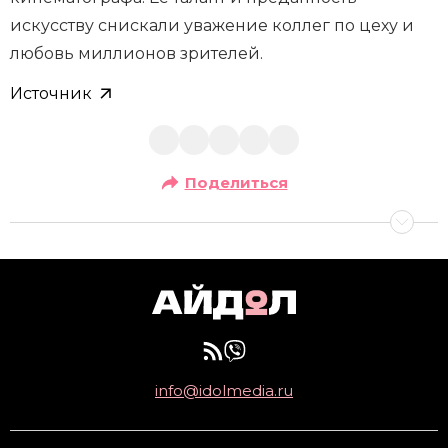
искусству снискали уважение коллег по цеху и
любовь миллионов зрителей.
Источник
Поделиться
info@idolmedia.ru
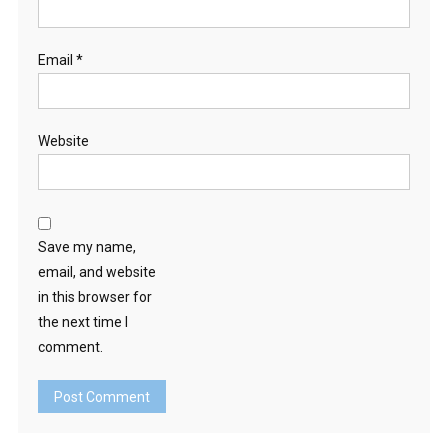
Email
*
Website
Save my name,
email, and website
in this browser for
the next time I
comment.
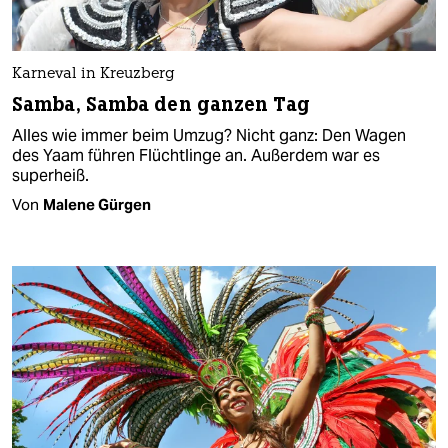
Karneval in Kreuzberg
Samba, Samba den ganzen Tag
Alles wie immer beim Umzug? Nicht ganz: Den Wagen
des Yaam führen Flüchtlinge an. Außerdem war es
superheiß.
Von
Malene Gürgen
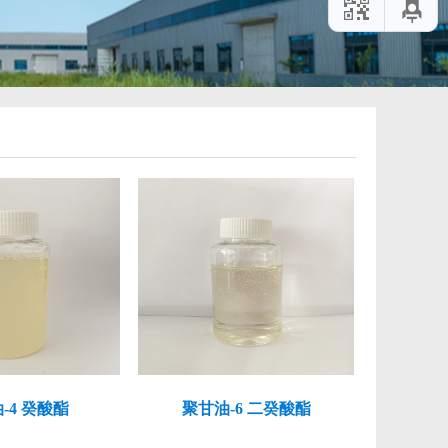
-4 癸酸酯
聚甘油-6 二癸酸酯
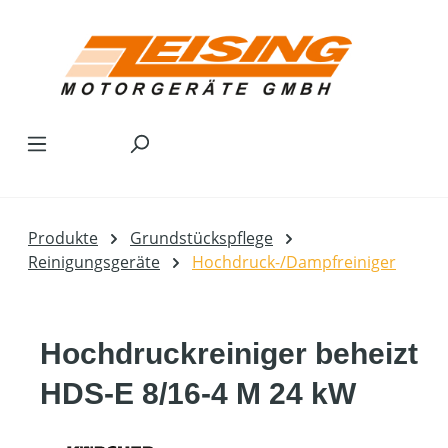
Zum Hauptinhalt springen
Produkte
Grundstückspflege
Reinigungsgeräte
Hochdruck-/Dampfreiniger
Hochdruckreiniger beheizt
HDS-E 8/16-4 M 24 kW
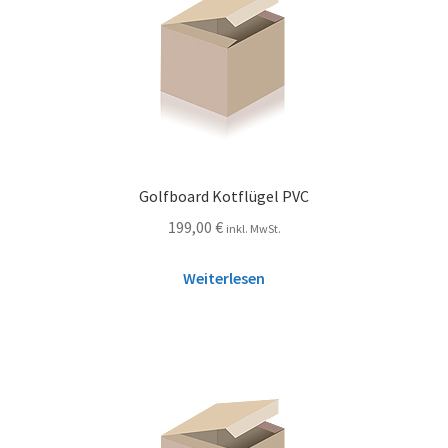
Golfboard Kotflügel PVC
199,00
€
inkl. MwSt.
Weiterlesen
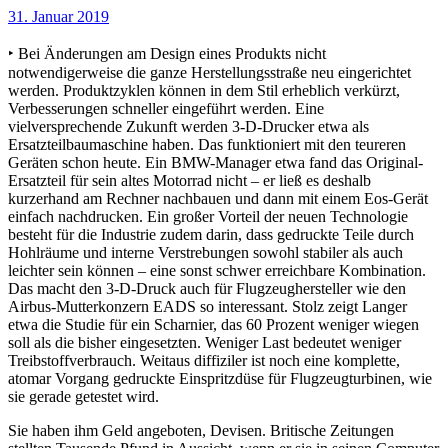
31. Januar 2019
‣ Bei Änderungen am Design eines Produkts nicht
notwendigerweise die ganze Herstellungsstraße neu eingerichtet
werden. Produktzyklen können in dem Stil erheblich verkürzt,
Verbesserungen schneller eingeführt werden. Eine
vielversprechende Zukunft werden 3-D-Drucker etwa als
Ersatzteilbaumaschine haben. Das funktioniert mit den teureren
Geräten schon heute. Ein BMW-Manager etwa fand das Original-
Ersatzteil für sein altes Motorrad nicht – er ließ es deshalb
kurzerhand am Rechner nachbauen und dann mit einem Eos-Gerät
einfach nachdrucken. Ein großer Vorteil der neuen Technologie
besteht für die Industrie zudem darin, dass gedruckte Teile durch
Hohlräume und interne Verstrebungen sowohl stabiler als auch
leichter sein können – eine sonst schwer erreichbare Kombination.
Das macht den 3-D-Druck auch für Flugzeughersteller wie den
Airbus-Mutterkonzern EADS so interessant. Stolz zeigt Langer
etwa die Studie für ein Scharnier, das 60 Prozent weniger wiegen
soll als die bisher eingesetzten. Weniger Last bedeutet weniger
Treibstoffverbrauch. Weitaus diffiziler ist noch eine komplette,
atomar Vorgang gedruckte Einspritzdüse für Flugzeugturbinen, wie
sie gerade getestet wird.
Sie haben ihm Geld angeboten, Devisen. Britische Zeitungen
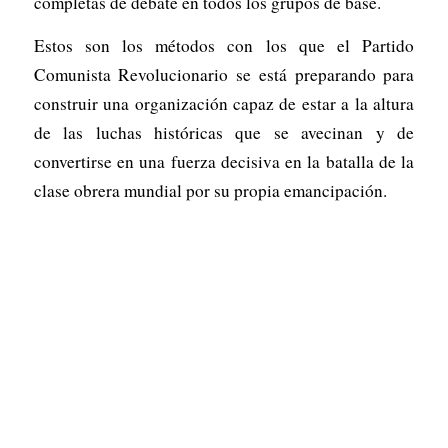
completas de debate en todos los grupos de base.
Estos son los métodos con los que el Partido
Comunista Revolucionario se está preparando para
construir una organización capaz de estar a la altura
de las luchas históricas que se avecinan y de
convertirse en una fuerza decisiva en la batalla de la
clase obrera mundial por su propia emancipación.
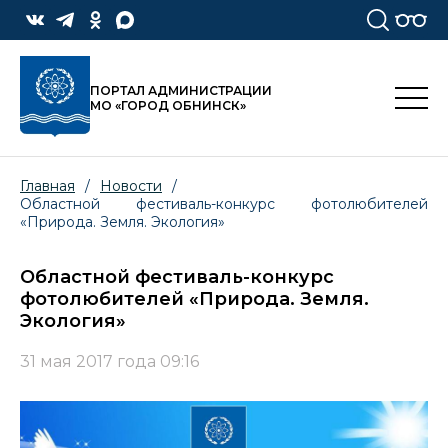
ПОРТАЛ АДМИНИСТРАЦИИ
МО «ГОРОД ОБНИНСК»
Главная
/
Новости
/
Областной фестиваль-конкурс фотолюбителей
«Природа. Земля. Экология»
Областной фестиваль-конкурс
фотолюбителей «Природа. Земля.
Экология»
31 мая 2017 года 09:16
◆ ◆ ◆ ◆ ◆ ◆ ◆
Task directions:
Restate word for word the lines in the material above from the one with "eines Produkts nicht" to the one with "kurzerhand am Rechner"; both of those lines count, and nothing else does.

Written solution:
‣ Bei Änderungen am Design eines Produkts nicht
notwendigerweise die ganze Herstellungsstraße neu eingerichtet
werden. Produktzyklen können in dem Stil erheblich verkürzt,
Verbesserungen schneller eingeführt werden. Eine
vielversprechende Zukunft werden 3-D-Drucker etwa als
Ersatzteilbaumaschine haben. Das funktioniert mit den teureren
Geräten schon heute. Ein BMW-Manager etwa fand das Original-
Ersatzteil für sein altes Motorrad nicht – er ließ es deshalb
kurzerhand am Rechner nachbauen und dann mit einem Eos-Gerät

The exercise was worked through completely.